Nearly(? or) all compression algoritm see a file as byte-stream with explicite information byte-offset and byte-value. Most of them replacing repeating sequences with references, and yes this works great.
In different this compression algorithm look different and use another view on file, the file structure as compression base. All files can be descripe as repeated part time permutation of values. This permutation ends with first repeated value. Also you can see this value as part who concat two permutations, because one end with this value and another start with this value. At the end it can be a rest.

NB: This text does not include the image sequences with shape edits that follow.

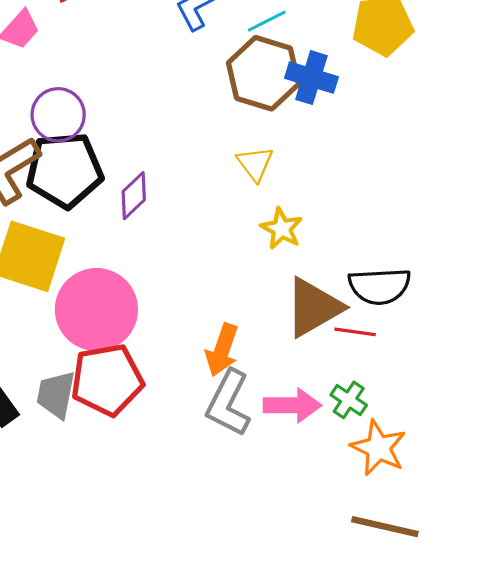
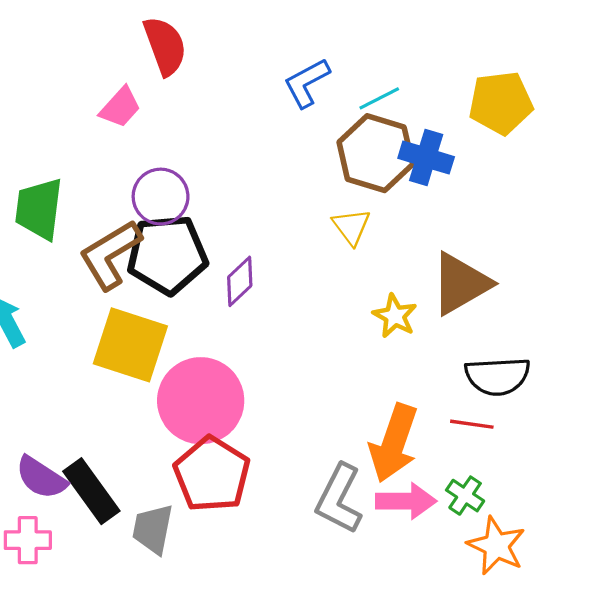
yellow triangle: (255, 164) -> (351, 227), moved
brown triangle: (314, 307) -> (461, 284), moved
orange arrow: (222, 350) -> (394, 443), moved, size x1.4
red pentagon: (107, 380) -> (212, 474), turned -30
gray trapezoid: (56, 395) -> (153, 529), moved

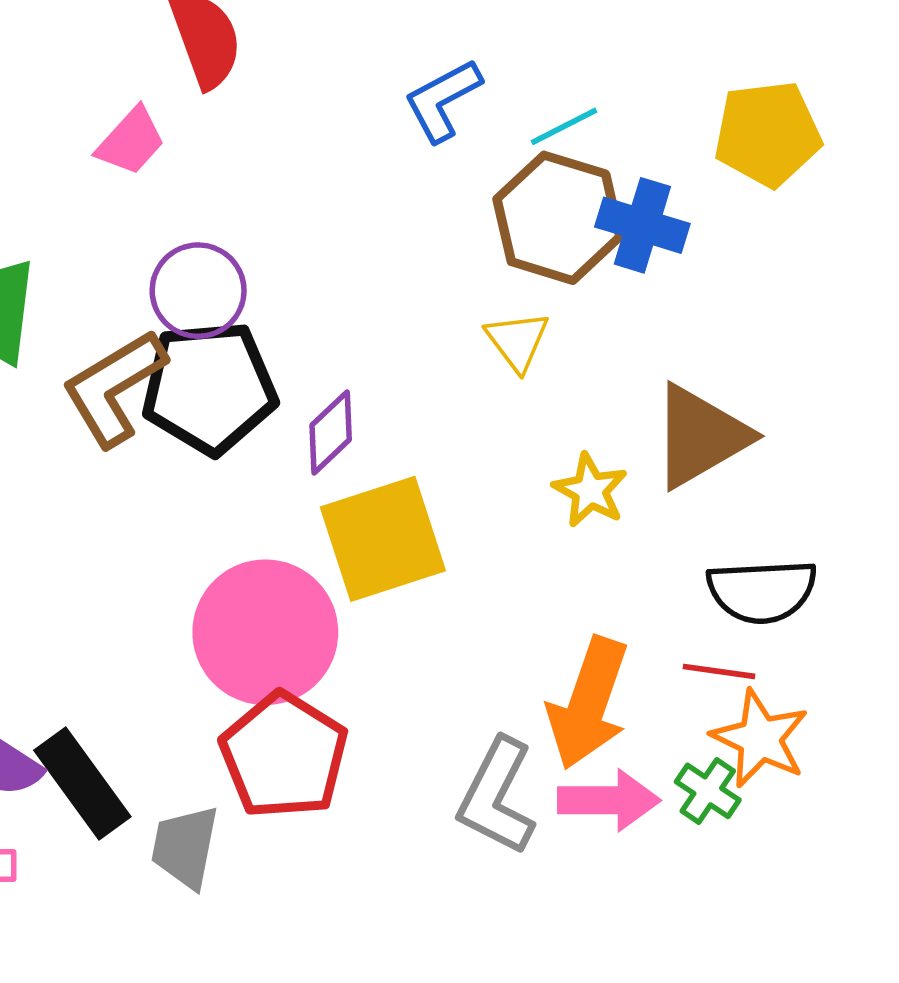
yellow square: (130, 345) -> (383, 539), moved, turned -36
orange star: (496, 546) -> (760, 739), moved

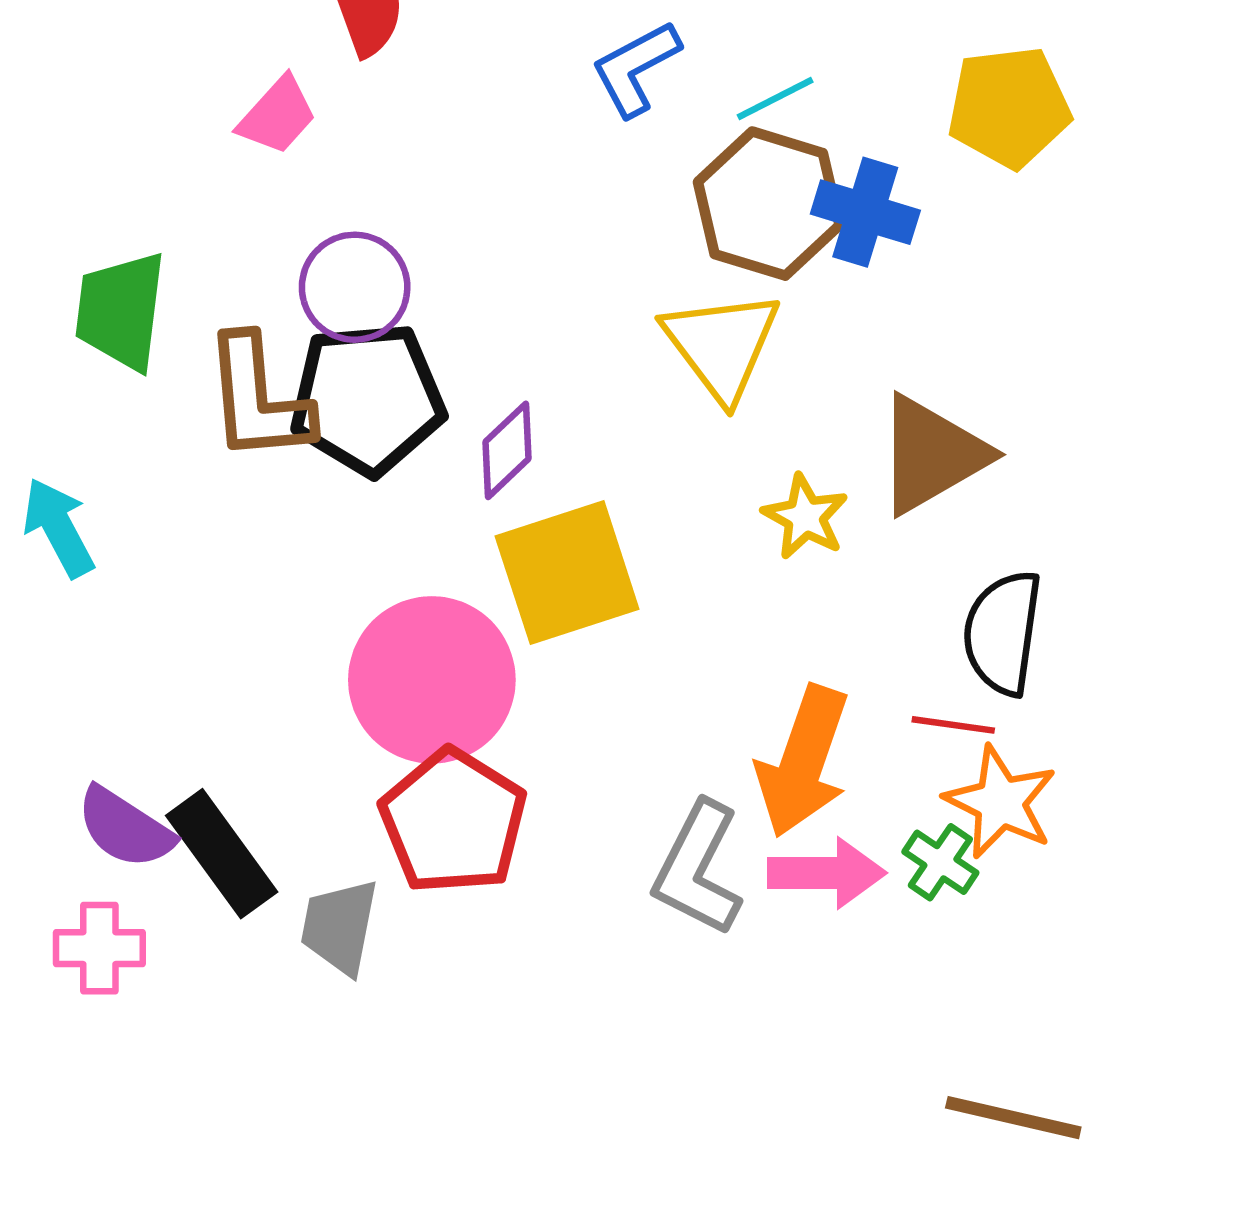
yellow triangle: (517, 341) -> (722, 345), size x1.6
brown L-shape: (114, 388) -> (258, 399), turned -64
black semicircle: (762, 591) -> (1003, 633), turned 101

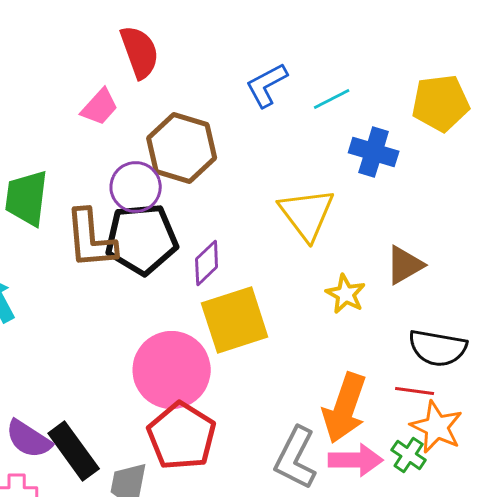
brown hexagon: (769, 204) -> (182, 148), moved
brown triangle: (932, 455) -> (405, 265), size x0.7
black semicircle: (1003, 633) -> (438, 348), turned -88

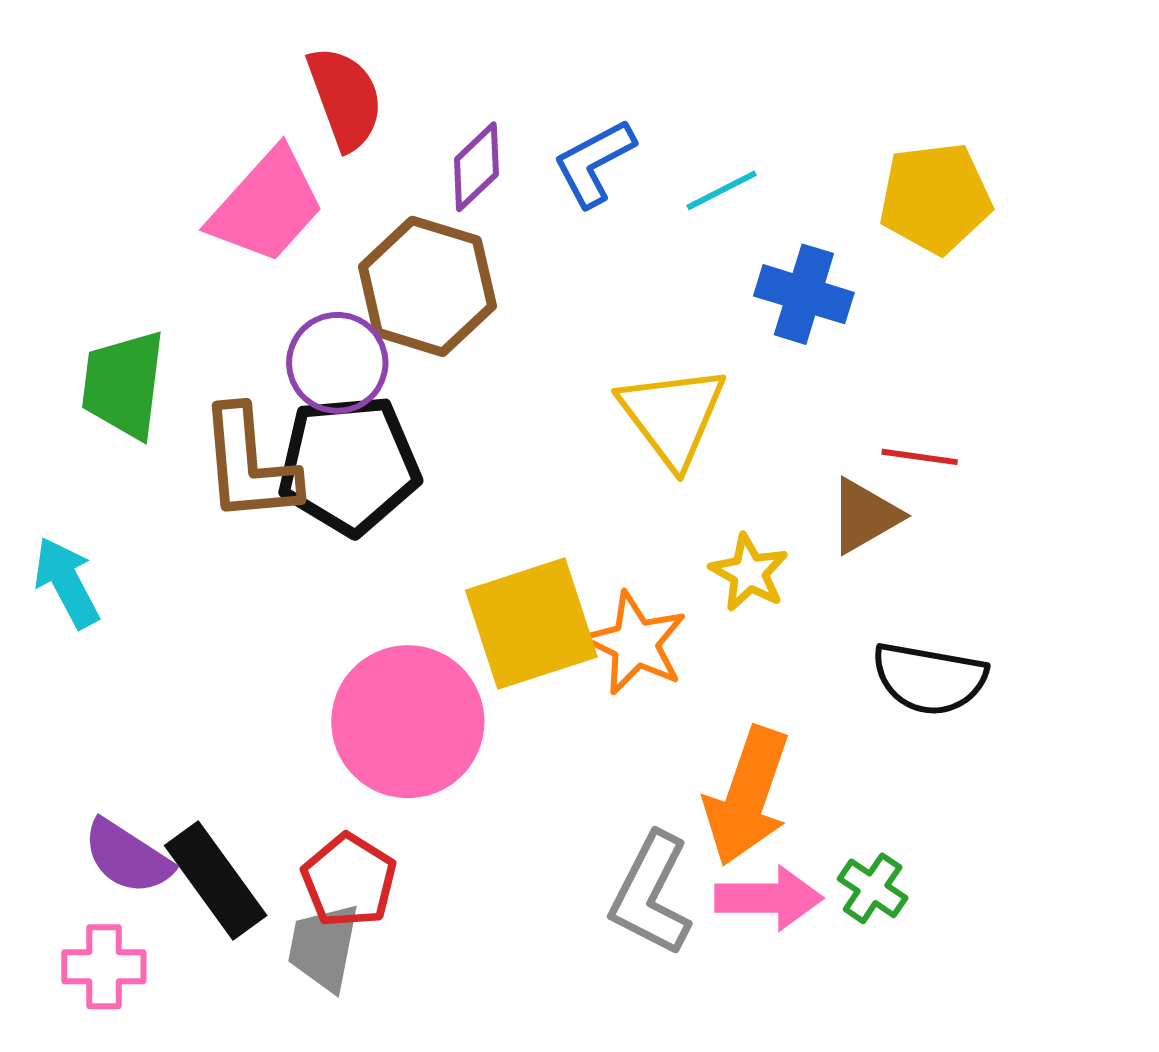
pink trapezoid: (100, 107) -> (267, 206), size x1.6
purple diamond: (207, 263) -> (476, 167), moved
red line: (415, 391) -> (920, 457), moved
orange star: (437, 427) -> (635, 643), moved
red pentagon: (182, 436) -> (349, 880), moved, size x0.7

For example (based on Nibbles instead of Bytes):
01 0A 07 04 0A 03 03 05 0A 07 04 0A 0F
| | | |
Start | | |
Repeated | |
also Start | |
Repeated Repeated
also Start also Rest
Properties of Nibble-permutation are btw. max size is 16 (0123456789ABCDEF) but in random data the birthday hint tells us most of that are maybe 5 to 6 elements long. Also the probality of repeated value increases with next value, beginning with 1/15, 1/14, 1/13 ... 1/1. Its like a markov chain.
Note: The algorithm is based on human intelligence, but part of the code was first written by artificial intelligence (vibe coding) and than modified by human because the result is the priority.
| compressor | version | parameter | size in bytes | % | time | bytes per second | comment |
|---|---|---|---|---|---|---|---|
| ben | 0.42 | 32.280.526 | 32.28 | 2:58.30 | 181.046 | non optimized code | |
| ben+xz | xz -9ekf | 31.300.064 | 31.30 | 3:06.06 | 168.225 | ||
| bzip2 | 1.0.8 | -9zkf | 29.008.758 | 29.01 | 0:04.75 | 6.107.106 | |
| gzip | 479 | -9kf | 36.475.811 | 36.48 | 0:03.52 | 10.362.446 | fast |
| xz | 5.8.2 | -9ekf | 24.831.656 | 24.83 | 0:56.00 | 443.422 | |
| zopfli | 1.0.3 | --i100 | 34.955.165 | 34.96 | 10:10.79 | 57.229 | |
| zpaq | 7.15 | -m5 | 19.625.015 | 19.63 | 4:32.29 | 71.907 | best |
| zstd | 1.5.7 | -k19f | 26.944.227 | 26.94 | 0:41.83 | 664.136 |
No dependency for be42 library.
CLI tool ben needed swift-argument-parser and be42.
Apache License Version 2.0
0.42.0
First public version, perhaps the 42nd attempt at a functioning implementation. Better than gzip.